The dataset contains five tables. <br>
Below is a data dictionary listing each table’s columns and describing the data they contain.
instacart_orders.csv: Each row corresponds to an order placed through the Instacart app.

- `instacart_orders.csv`
    - `'order_id'`: unique ID number identifying each order.
    - `'user_id'`: unique ID number identifying each customer account.
    - `'order_number'`: the number of times this customer has placed an order.
    - `'order_dow'`: day of the week the order was placed (0 = Sunday).
    - `'order_hour_of_day'`: hour of the day the order was placed.
    - `'days_since_prior_order'`: number of days since this customer’s previous order.
- `products.csv`
    - `'product_id'`: unique ID number identifying each product.
    - `'product_name'`: name of the product.
    - `'aisle_id'`: unique ID number identifying each grocery aisle category.
    - `'department_id'`: unique ID number identifying each grocery department.
- `order_products.csv` 
    - `'order_id'`: unique ID number identifying each order.
    - `'product_id'`: unique ID number identifying each product.
    - `'add_to_cart_order'`: sequential order in which each item was added to the cart.
    - `'reordered'`: 0 if the customer has never ordered this product before, 1 if they have.
- `aisles.csv`
    - `'aisle_id'`: unique ID number identifying each grocery aisle category.
    - `'aisle'`: name of the aisle.
- `departments.csv`
    - `'department_id'`: unique ID number identifying each grocery department.
    - `'department'`: name of the department.

# 1. Inicialization

In [None]:
# Import functions
import sys
import os

sys.path.append(os.path.abspath('..'))

In [None]:
# import libraries: 
import pandas as pd
import numpy as np
from matplotlib import pyplot as plt

from src.null_columns import show_null_columns

In [None]:
# Extract the info from the Datasets
"""
The .csv files are separated by (;)
"""

#df_instacart_orders = pd.read_csv('../data/raw/instacart_orders.csv', sep= ';')
#df_products = pd.read_csv('../data/raw/products.csv', sep= ';')
#df_aisles = pd.read_csv('../data/raw/aisles.csv', sep= ';')
#df_departments = pd.read_csv('../data/raw/departments.csv', sep= ';')
#df_order_products = pd.read_csv('../data/raw/order_products.csv', sep= ';')

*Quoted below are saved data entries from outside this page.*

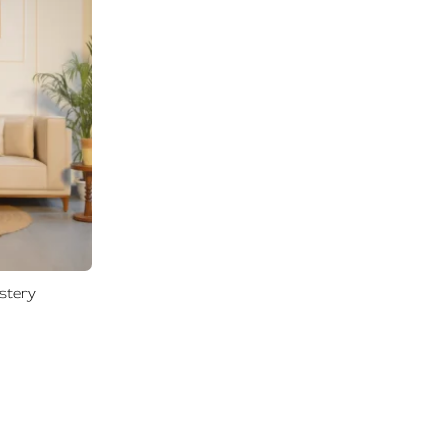
0
0
stery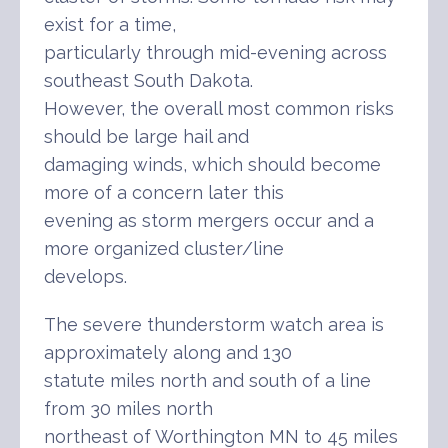
exist for a time,
particularly through mid-evening across
southeast South Dakota.
However, the overall most common risks
should be large hail and
damaging winds, which should become
more of a concern later this
evening as storm mergers occur and a
more organized cluster/line
develops.
The severe thunderstorm watch area is
approximately along and 130
statute miles north and south of a line
from 30 miles north
northeast of Worthington MN to 45 miles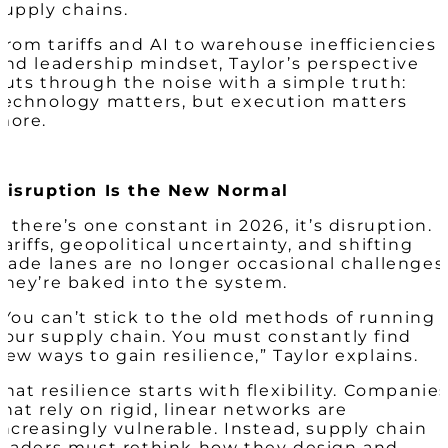
supply chains.
From tariffs and AI to warehouse inefficiencies
and leadership mindset, Taylor’s perspective
cuts through the noise with a simple truth:
technology matters, but execution matters
more.
Disruption Is the New Normal
If there’s one constant in 2026, it’s disruption.
Tariffs, geopolitical uncertainty, and shifting
trade lanes are no longer occasional challenges
They’re baked into the system.
“You can’t stick to the old methods of running
your supply chain. You must constantly find
new ways to gain resilience,” Taylor explains.
That resilience starts with flexibility. Companie
that rely on rigid, linear networks are
increasingly vulnerable. Instead, supply chain
leaders must rethink how they design and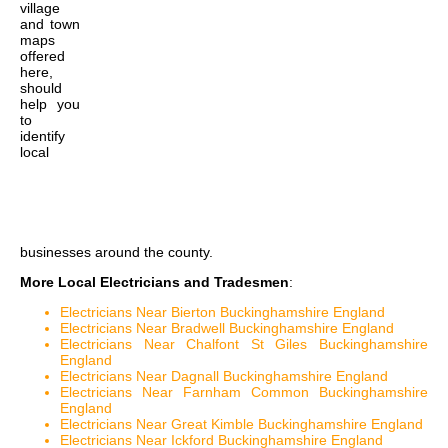
village
and town
maps
offered
here,
should
help you
to
identify
local
businesses around the county.
More Local Electricians and Tradesmen
:
Electricians Near Bierton Buckinghamshire England
Electricians Near Bradwell Buckinghamshire England
Electricians Near Chalfont St Giles Buckinghamshire
England
Electricians Near Dagnall Buckinghamshire England
Electricians Near Farnham Common Buckinghamshire
England
Electricians Near Great Kimble Buckinghamshire England
Electricians Near Ickford Buckinghamshire England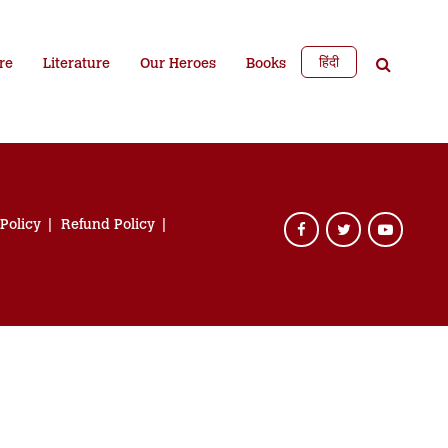
हिंदी
re
Literature
Our Heroes
Books
 Policy
Refund Policy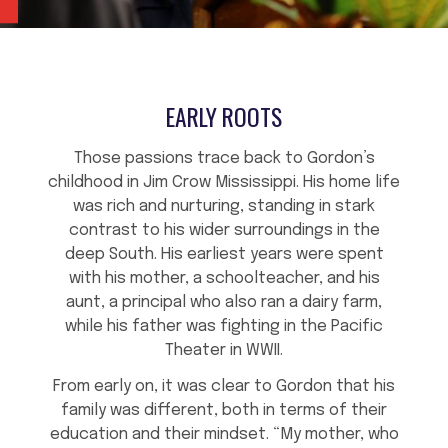
EARLY ROOTS
Those passions trace back to Gordon’s
childhood in Jim Crow Mississippi. His home life
was rich and nurturing, standing in stark
contrast to his wider surroundings in the
deep South. His earliest years were spent
with his mother, a schoolteacher, and his
aunt, a principal who also ran a dairy farm,
while his father was fighting in the Pacific
Theater in WWII.
From early on, it was clear to Gordon that his
family was different, both in terms of their
education and their mindset. “My mother, who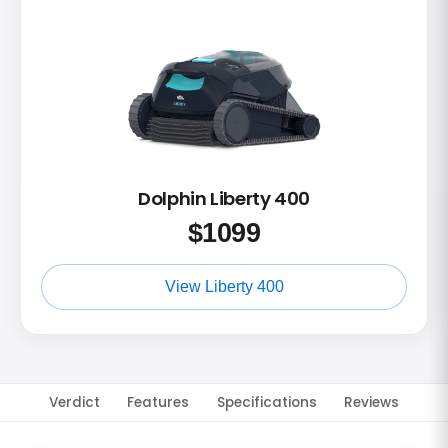
Dolphin Liberty 400
$
1099
View Liberty 400
Verdict
Features
Specifications
Reviews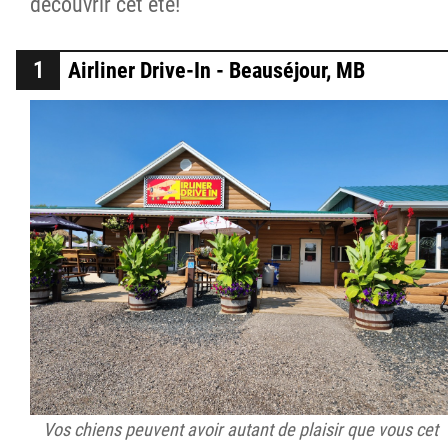
découvrir cet été!
Airliner Drive-In - Beauséjour, MB
Vos chiens peuvent avoir autant de plaisir que vous cet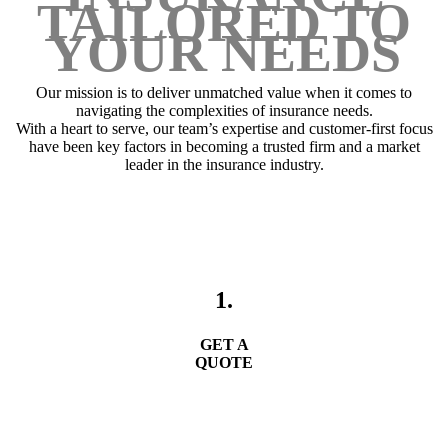
TAILORED TO
YOUR NEEDS
Our mission is to deliver unmatched value when it comes to
navigating the complexities of insurance needs.
With a heart to serve, our team’s expertise and customer-first focus
have been key factors in becoming a trusted firm and a market
leader in the insurance industry.
1.
GET A
QUOTE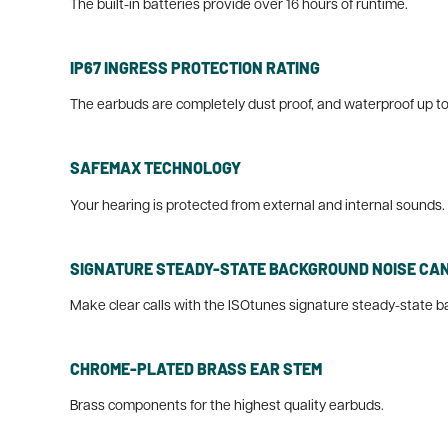
The built-in batteries provide over 16 hours of runtime.
IP67 INGRESS PROTECTION RATING
The earbuds are completely dust proof, and waterproof up to
SAFEMAX TECHNOLOGY
Your hearing is protected from external and internal sounds. A
SIGNATURE STEADY-STATE BACKGROUND NOISE CA
Make clear calls with the ISOtunes signature steady-state b
CHROME-PLATED BRASS EAR STEM
Brass components for the highest quality earbuds.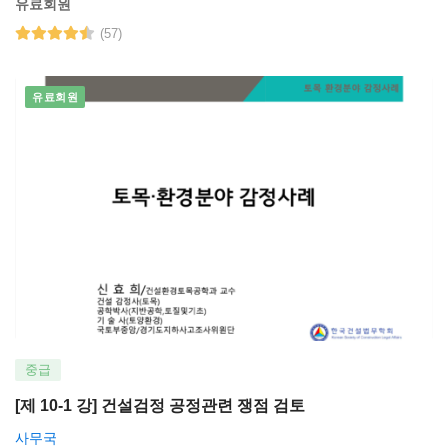
유료회원
(57)
유료회원
중급
[제 10-1 강] 건설검정 공정관련 쟁점 검토
사무국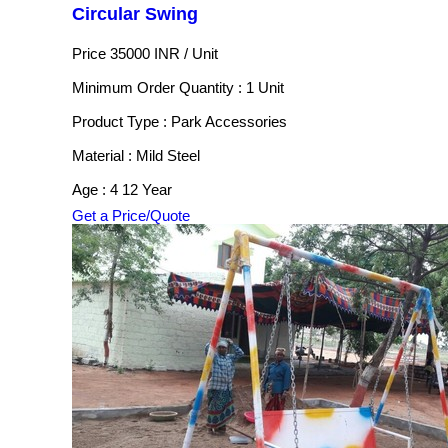
Circular Swing
Price 35000 INR /
Unit
Minimum Order Quantity : 1 Unit
Product Type : Park Accessories
Material : Mild Steel
Age : 4 12 Year
Get a Price/Quote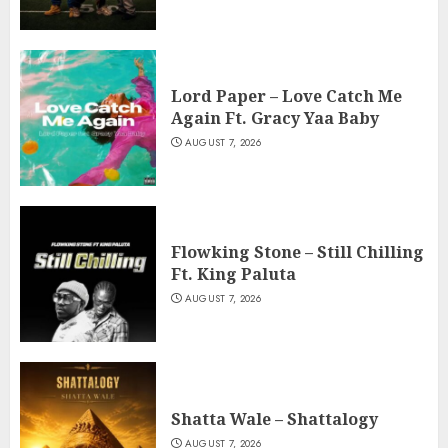
Lord Paper – Love Catch Me
Again Ft. Gracy Yaa Baby
AUGUST 7, 2026
Flowking Stone – Still Chilling
Ft. King Paluta
AUGUST 7, 2026
Shatta Wale – Shattalogy
AUGUST 7, 2026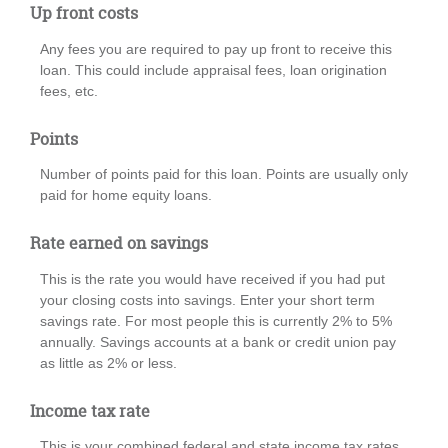
Up front costs
Any fees you are required to pay up front to receive this
loan. This could include appraisal fees, loan origination
fees, etc.
Points
Number of points paid for this loan. Points are usually only
paid for home equity loans.
Rate earned on savings
This is the rate you would have received if you had put
your closing costs into savings. Enter your short term
savings rate. For most people this is currently 2% to 5%
annually. Savings accounts at a bank or credit union pay
as little as 2% or less.
Income tax rate
This is your combined federal and state income tax rates.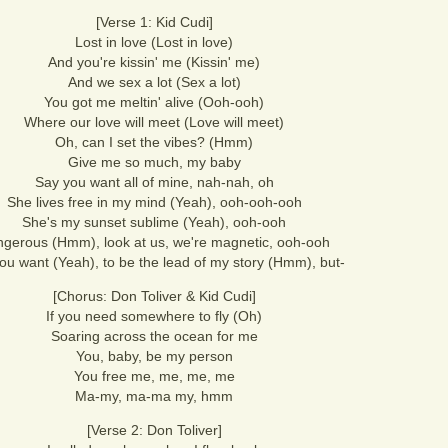
[Verse 1: Kid Cudi]
Lost in love (Lost in love)
And you're kissin' me (Kissin' me)
And we sex a lot (Sex a lot)
You got me meltin' alive (Ooh-ooh)
Where our love will meet (Love will meet)
Oh, can I set the vibes? (Hmm)
Give me so much, my baby
Say you want all of mine, nah-nah, oh
She lives free in my mind (Yeah), ooh-ooh-ooh
She's my sunset sublime (Yeah), ooh-ooh
gerous (Hmm), look at us, we're magnetic, ooh-ooh
ou want (Yeah), to be the lead of my story (Hmm), but-
[Chorus: Don Toliver & Kid Cudi]
If you need somewhere to fly (Oh)
Soaring across the ocean for me
You, baby, be my person
You free me, me, me, me
Ma-my, ma-ma my, hmm
[Verse 2: Don Toliver]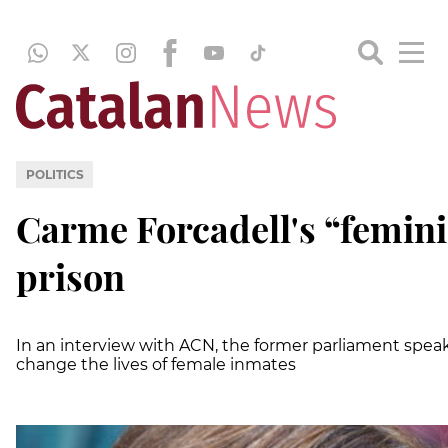
POLITICS
Carme Forcadell's “feminis
prison
In an interview with ACN, the former parliament speake
change the lives of female inmates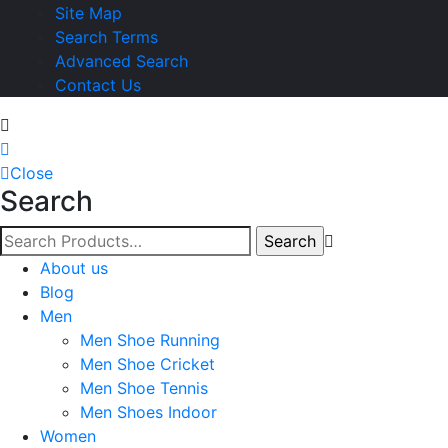
Site Map
Search Terms
Advanced Search
Contact Us
Close
Search
About us
Blog
Men
Men Shoe Running
Men Shoe Cricket
Men Shoe Tennis
Men Shoes Indoor
Women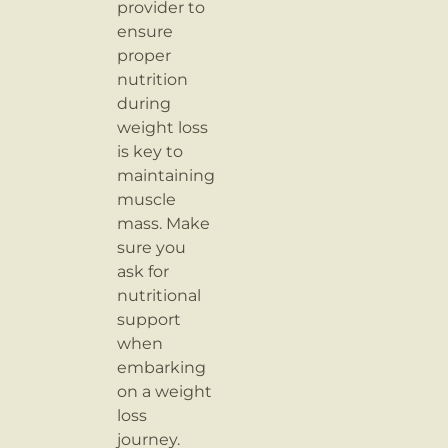
provider to
ensure
proper
nutrition
during
weight loss
is key to
maintaining
muscle
mass. Make
sure you
ask for
nutritional
support
when
embarking
on a weight
loss
journey.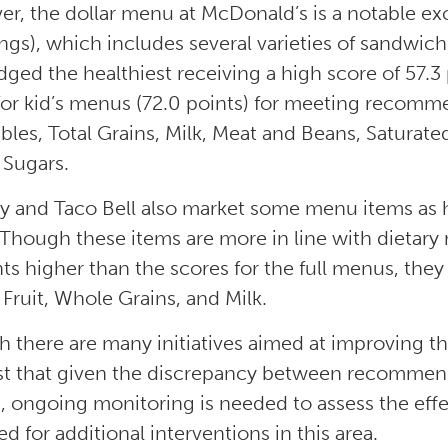
r, the dollar menu at McDonald’s is a notable e
ngs), which includes several varieties of sandwic
dged the healthiest receiving a high score of 57.3
for kid’s menus (72.0 points) for meeting recomme
bles, Total Grains, Milk, Meat and Beans, Saturated
Sugars.
 and Taco Bell also market some menu items as he
 Though these items are more in line with dietar
ts higher than the scores for the full menus, they 
Fruit, Whole Grains, and Milk.
 there are many initiatives aimed at improving th
t that given the discrepancy between recommenda
 ongoing monitoring is needed to assess the effec
d for additional interventions in this area.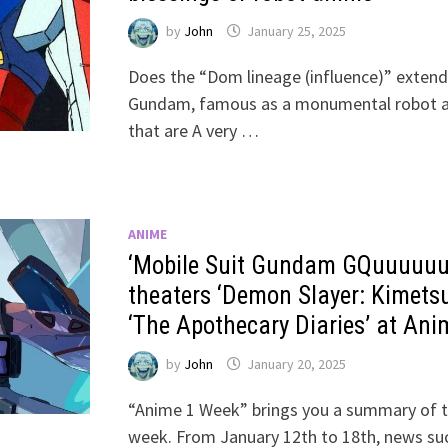
by
John
January 25, 2025
Does the “Dom lineage (influence)” extend
Gundam, famous as a monumental robot a
that are A very …
ANIME
‘Mobile Suit Gundam GQuuuuuuX
theaters ‘Demon Slayer: Kimetsu
‘The Apothecary Diaries’ at An
by
John
January 20, 2025
“Anime 1 Week” brings you a summary of t
week. From January 12th to 18th, news su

df_instacart_orders = pd.read_csv('C:\\Users\\gudia\\Documents\\Doc TripleTen\\Proyectos Sprint\\Sprint_4\\Proyecto\\instacart_orders.csv', sep=';')
df_products = pd.read_csv('C:\\Users\\gudia\\Documents\\Doc TripleTen\\Proyectos Sprint\\Sprint_4\\Proyecto\\products.csv', sep= ';')
df_aisles = pd.read_csv('C:\\Users\\gudia\\Documents\\Doc TripleTen\\Proyectos Sprint\\Sprint_4\\Proyecto\\aisles.csv', sep= ';')
df_departments = pd.read_csv('C:\\Users\\gudia\\Documents\\Doc TripleTen\\Proyectos Sprint\\Sprint_4\\Proyecto\\departments.csv', sep= ';')
df_order_products = pd.read_csv('C:\\Users\\gudia\\Documents\\Doc TripleTen\\Proyectos Sprint\\Sprint_4\\Proyecto\\order_products.csv', sep= ';')


## 1.1 Data Preprocessing

In [None]:
# General info
df_instacart_orders.info()  # Dataset orders
print()
df_products.info()          # Dataset products
print()
df_aisles.info()            # Dataset aisles
print()
df_departments.info()       # Dataset departments
print()
df_order_products.info()    # Dataset order_products

In [None]:
# Show random rows to see the datasets
print(df_instacart_orders.sample(3))
print()
print(df_products.sample(3))
print()
print(df_aisles.sample(3))
print()
print(df_departments.sample(3))
print()
print(df_order_products.sample(3))

### Copy original Dataframes

In [None]:
# Clone datasets to keep the original with no changes
df_instacart_orders_clean = df_instacart_orders.copy()
df_products_clean = df_products.copy()
df_aisles_clean = df_aisles.copy()
df_departments_clean = df_departments.copy()
df_order_products_clean = df_order_products.copy()

### Null Values

In [None]:
# Review of null values 
show_null_columns(df_instacart_orders_clean, "Instacard Orders")
show_null_columns(df_products_clean, "Products")
show_null_columns(df_aisles_clean, "Aisles")
show_null_columns(df_departments_clean, "Departments")
show_null_columns(df_order_products_clean, "Order Products")

### Duplicated Values

In [None]:
# Dataframe Instacard Orders
duplicados_totales = df_instacart_orders_clean.duplicated().sum()    # Sum of Duplicated rows
print(f"the duplicate rows are: {duplicados_totales}")
print() 
print(df_instacart_orders_clean[df_instacart_orders_clean.duplicated()])   # printing duplicated rows

In [None]:
"""
Findings: 
order_dow: 3, where 0 (according to the description) represents Sunday. Therefore, the repeated value across all duplicate rows corresponds to Wednesday.
order_hour_of_day: 2, following the 24-hour format starting at 0 (midnight), which means 2 a.m.
We will proceed to eliminate these duplicated rows, to keep the dataset integrity and to avoid "noise" in further analysis.
"""
# Eliminate duplicate values
df_instacart_orders_clean = df_instacart_orders_clean.drop_duplicates()
df_instacart_orders_clean.reset_index(drop=True)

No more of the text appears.